The lower orders of London have in all times been remarkable for the delight which they have taken in club-law, or fist-law; and for the equity and impartiality with which they see it administered. The noble science of defence was then so generally known, that a bout at single rapier excited at that time as much interest and as little wonder as a boxing-match in our own days. The bystanders experienced in such affrays, presently formed a ring, within which Peveril and the taller and more forward of his antagonists were soon engaged in close combat with their swords, whilst the other, overawed by the spectators, was prevented from interfering.

“Well done the tall fellow!”—“Well thrust, long-legs!’—“Huzza for two ells and a quarter!” were the sounds with which the fray was at first cheered; for Peveril’s opponent not only showed great activity and skill in fence, but had also a decided advantage, from the anxiety with which Julian looked out for Alice Bridgenorth; the care for whose safety diverted him in the beginning of the onset from that which he ought to have exclusively bestowed on the defence of his own life. A slight flesh-wound in the side at once punished, and warned him of, his inadvertence; when, turning his whole thoughts on the business in which he was engaged, and animated with anger against his impertinent intruder, the rencontre speedily began to assume another face, amidst cries of “Well done, grey jerkin!”—“Try the metal of his gold doublet!”—“Finely thrust!”—“Curiously parried!”—“There went another eyelet-hole to his broidered jerkin!”—“Fairly pinked, by G— d!” In applause, accompanying a successful and conclusive lunge, by which Peveril ran his gigantic antagonist through the body. He looked at his prostrate foe for a moment; then, recovering himself, called loudly to know what had become of the lady.

“Never mind the lady, if you be wise,” said one of the watermen; “the constable will be here in an instant. I’ll give your honour a cast across the water in a moment. It may be as much as your neck’s worth.

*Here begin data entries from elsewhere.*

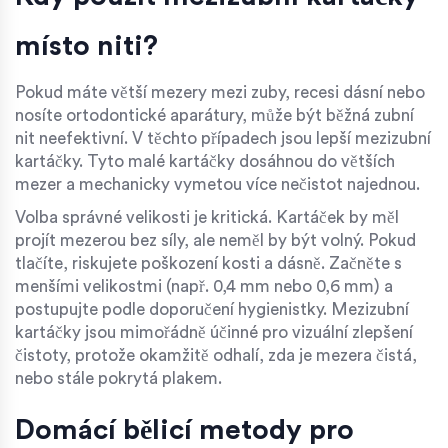
místo niti?
Pokud máte větší mezery mezi zuby, recesi dásní nebo
nosíte ortodontické aparátury, může být běžná zubní
nit neefektivní. V těchto případech jsou lepší
mezizubní
kartáčky
.
Tyto malé kartáčky dosáhnou do větších
mezer a mechanicky vymetou více nečistot najednou.
Volba správné velikosti je kritická. Kartáček by měl
projít mezerou bez síly, ale neměl by být volný. Pokud
tlačíte, riskujete poškození kosti a dásně. Začněte s
menšími velikostmi (např. 0,4 mm nebo 0,6 mm) a
postupujte podle doporučení hygienistky. Mezizubní
kartáčky jsou mimořádně účinné pro vizuální zlepšení
čistoty, protože okamžitě odhalí, zda je mezera čistá,
nebo stále pokrytá plakem.
Domácí bělicí metody pro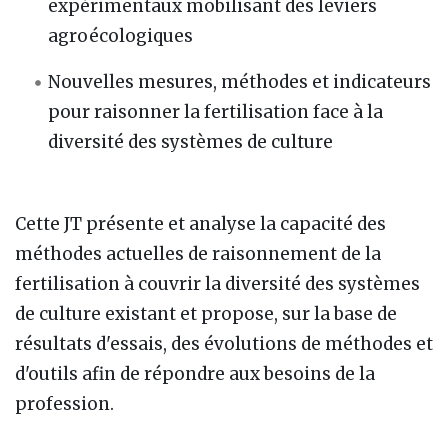
expérimentaux mobilisant des leviers
agroécologiques
Nouvelles mesures, méthodes et indicateurs
pour raisonner la fertilisation face à la
diversité des systèmes de culture
Cette JT présente et analyse la capacité des
méthodes actuelles de raisonnement de la
fertilisation à couvrir la diversité des systèmes
de culture existant et propose, sur la base de
résultats d'essais, des évolutions de méthodes et
d'outils afin de répondre aux besoins de la
profession.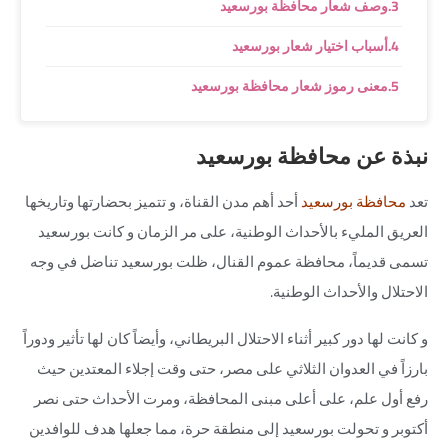
وصف شعار محافظة بورسعيد
أسباب اختيار شعار بورسعيد
معنى رموز شعار محافظة بورسعيد
نبذة عن محافظة بورسعيد
تعد
محافظة بورسعيد
أحد أهم مدن القناة، و تتميز بحضارتها وتاريخها
العريق المليء بالأحداث الوطنية، على مر الزمان و
كانت بورسعيد
تسمى قديماً، محافظة عموم القنال، ظلت بورسعيد تناضل في وجه
الاحتلال والأحداث الوطنية.
و كانت لها دور كبير أثناء الاحتلال البريطاني، وأيضاً كان لها تأثير ودوراً
بارزاً في العدوان الثلاثي على مصر، حتى وقت إجلاء المعتدين
حيث
رفع أول علم، على أعلى مبنى المحافظة، ومرت الأحداث حتى نصر
أكتوبر و
تحولت بورسعيد إلى منطقة حرة، مما جعلها هدف للوافدين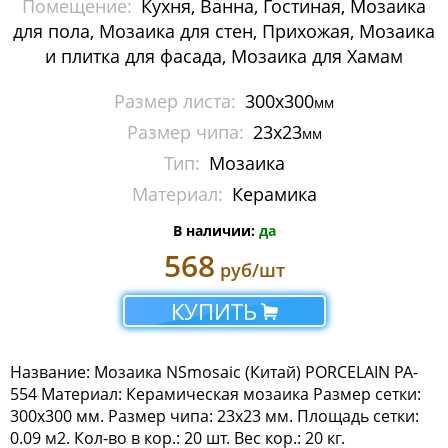
Помещение:
Кухня, Ванна, Гостиная, Мозаика
Мозаика Imagine Mosaic
для пола, Мозаика для стен, Прихожая, Мозаика
и плитка для фасада, Мозаика для Хамам
Мозаика Irida
Размер листа:
300x300
мм
Мозаика Keramograd
Размер чипа:
23x23
мм
Мозаика Mir Mosaic
Тип:
Мозаика
Материал:
Керамика
Мозаика NSmosaic
В наличии:
да
Мозаика Crystal Series
568
руб/шт
Мозаика Econom Monocolor
КУПИТЬ
Мозаика Econom Смеси
Название: Мозаика NSmosaic (Китай) PORCELAIN PA-
Мозаика Exclusive
554 Материал: Керамическая мозаика Размер сетки:
300x300 мм. Размер чипа: 23х23 мм. Площадь сетки:
Мозаика Gold
0.09 м2. Кол-во в кор.: 20 шт. Вес кор.: 20 кг.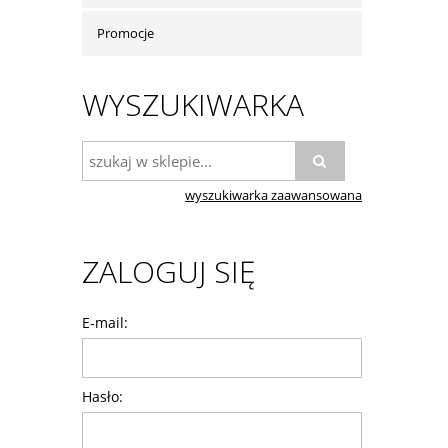
Promocje
WYSZUKIWARKA
wyszukiwarka zaawansowana
ZALOGUJ SIĘ
E-mail:
Hasło: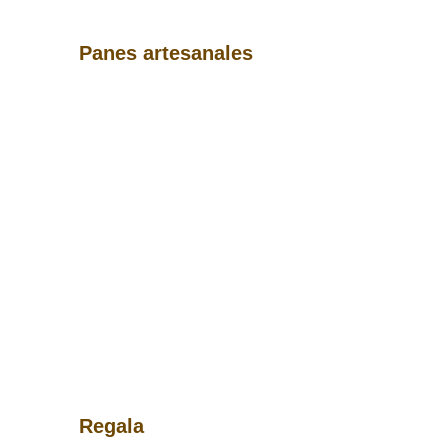
Panes artesanales
Regala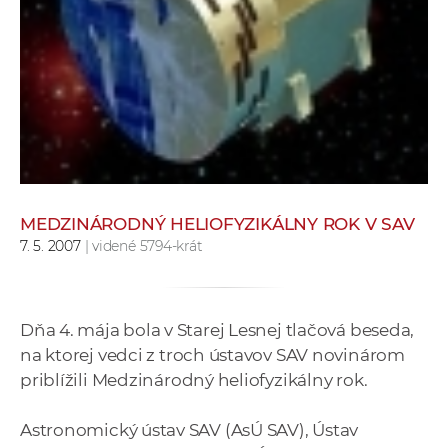
e
v
p
r
a
c
o
v
n
MEDZINÁRODNÝ HELIOFYZIKÁLNY ROK V SAV
í
7. 5. 2007
| videné 5794-krát
č
k
a
Dňa 4. mája bola v Starej Lesnej tlačová beseda,
c
na ktorej vedci z troch ústavov SAV novinárom
h
priblížili Medzinárodný heliofyzikálny rok.
a
p
Astronomický ústav SAV (AsÚ SAV), Ústav
r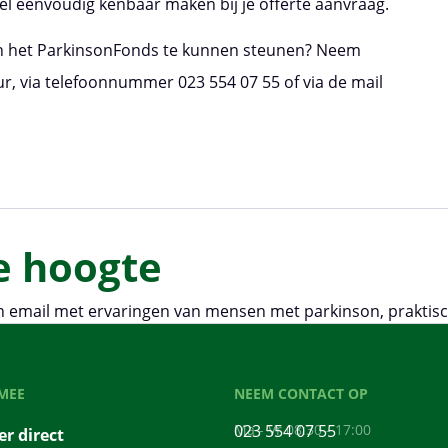
el eenvoudig kenbaar maken bij je offerte aanvraag.
ken het ParkinsonFonds te kunnen steunen? Neem
r, via telefoonnummer 023 554 07 55 of via de mail
de hoogte
 email met ervaringen van mensen met parkinson, praktisch
MEE
NEEM CONTACT OP
023 554 07 55
Ma - Vr 08:30 - 17:00
r direct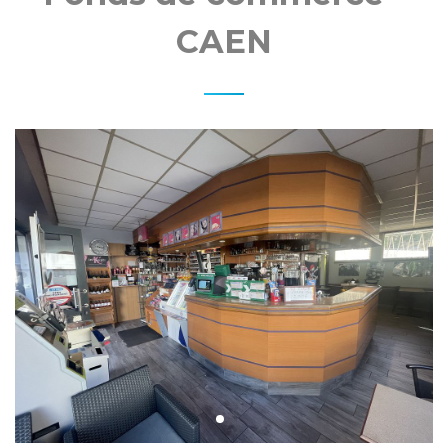
MO
CAEN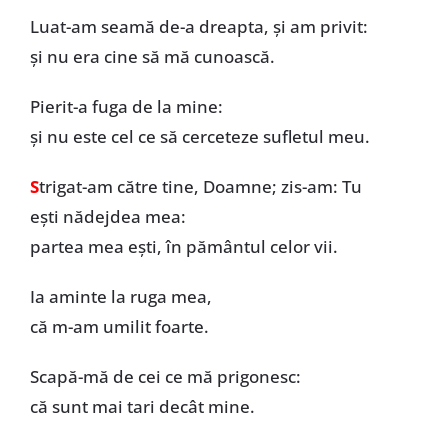
Luat-am seamă de-a dreapta, și am privit:
și nu era cine să mă cunoască.
Pierit-a fuga de la mine:
și nu este cel ce să cerceteze sufletul meu.
S
trigat-am către tine, Doamne; zis-am: Tu
ești nădejdea mea:
partea mea ești, în pământul celor vii.
Ia aminte la ruga mea,
că m-am umilit foarte.
Scapă-mă de cei ce mă prigonesc:
că sunt mai tari decât mine.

Shall only charge a Jacobus.”

“You be d — d!” said one of his rivals in profession, “as your father was before you; for a Jacobus, I’ll set the gentleman into Alsatia, where neither bailiff nor constable dare trespass.”

“The lady, you scoundrels, the lady!” exclaimed Peveril ——“Where is the lady?”

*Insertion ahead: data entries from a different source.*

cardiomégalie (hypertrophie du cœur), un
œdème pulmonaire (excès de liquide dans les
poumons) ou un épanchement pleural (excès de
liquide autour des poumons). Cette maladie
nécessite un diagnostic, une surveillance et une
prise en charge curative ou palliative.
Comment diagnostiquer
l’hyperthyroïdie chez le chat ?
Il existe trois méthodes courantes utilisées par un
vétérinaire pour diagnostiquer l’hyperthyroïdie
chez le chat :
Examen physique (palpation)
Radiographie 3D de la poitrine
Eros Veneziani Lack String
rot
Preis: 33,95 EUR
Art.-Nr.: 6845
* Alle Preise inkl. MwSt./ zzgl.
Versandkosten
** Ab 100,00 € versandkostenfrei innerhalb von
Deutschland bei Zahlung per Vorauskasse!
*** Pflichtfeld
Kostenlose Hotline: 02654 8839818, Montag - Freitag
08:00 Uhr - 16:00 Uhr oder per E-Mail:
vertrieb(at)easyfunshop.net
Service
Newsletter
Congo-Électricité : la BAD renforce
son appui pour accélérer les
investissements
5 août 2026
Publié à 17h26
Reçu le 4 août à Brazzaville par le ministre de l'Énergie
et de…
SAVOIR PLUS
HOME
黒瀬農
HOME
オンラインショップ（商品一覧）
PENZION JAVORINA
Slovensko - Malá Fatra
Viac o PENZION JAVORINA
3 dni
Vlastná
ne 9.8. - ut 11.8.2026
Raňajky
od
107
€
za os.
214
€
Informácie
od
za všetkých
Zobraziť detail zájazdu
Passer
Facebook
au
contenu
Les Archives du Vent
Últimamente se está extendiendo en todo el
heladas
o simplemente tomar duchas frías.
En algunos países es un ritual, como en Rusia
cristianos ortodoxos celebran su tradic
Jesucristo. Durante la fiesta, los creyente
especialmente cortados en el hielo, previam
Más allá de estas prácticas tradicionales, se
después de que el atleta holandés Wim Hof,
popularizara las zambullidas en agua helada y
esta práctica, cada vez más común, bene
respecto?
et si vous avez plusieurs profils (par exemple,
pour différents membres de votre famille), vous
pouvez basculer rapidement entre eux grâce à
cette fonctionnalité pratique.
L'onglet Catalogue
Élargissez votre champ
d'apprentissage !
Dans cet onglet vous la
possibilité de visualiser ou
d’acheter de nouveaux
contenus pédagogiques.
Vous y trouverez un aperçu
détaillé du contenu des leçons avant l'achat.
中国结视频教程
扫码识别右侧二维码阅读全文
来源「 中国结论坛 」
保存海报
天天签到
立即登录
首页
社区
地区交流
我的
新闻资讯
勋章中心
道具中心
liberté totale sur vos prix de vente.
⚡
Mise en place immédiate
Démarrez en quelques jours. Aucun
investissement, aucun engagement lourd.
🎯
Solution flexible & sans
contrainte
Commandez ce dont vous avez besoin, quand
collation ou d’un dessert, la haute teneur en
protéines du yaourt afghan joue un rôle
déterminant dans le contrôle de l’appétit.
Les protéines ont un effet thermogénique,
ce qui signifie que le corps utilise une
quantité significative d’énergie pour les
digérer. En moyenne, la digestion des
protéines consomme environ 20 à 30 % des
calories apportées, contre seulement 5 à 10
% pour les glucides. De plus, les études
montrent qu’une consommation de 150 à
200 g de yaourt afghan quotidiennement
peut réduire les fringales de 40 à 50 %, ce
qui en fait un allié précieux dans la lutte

“I’ll carry your honour where you shall have enough of ladies, if that be your want,” said the old Triton; and as he spoke, the clamour amongst the watermen was renewed, each hoping to cut his own profit out of the emergency of Julian’s situation.

“A sculler will be least suspected, your honour,” said one fellow.

“A pair of oars will carry you through the water like a wild-duck,” said another.

“But you have got never a tilt, brother,” said a third. “Now I can put the gentleman as snug as if he were under hatches.”

In the midst of the oaths and clamour attending this aquatic controversy for his custom, Peveril at length made them understand that he would bestow a Jacobus, not on him whose boat was first oars, but on whomsoever should inform him of the fate of the lady.

“Of which lady?” said a sharp fellow: “for, to my thought, there was a pair of them.”

“Of both, of both,” answered Peveril; “but first, of the fair-haired lady?”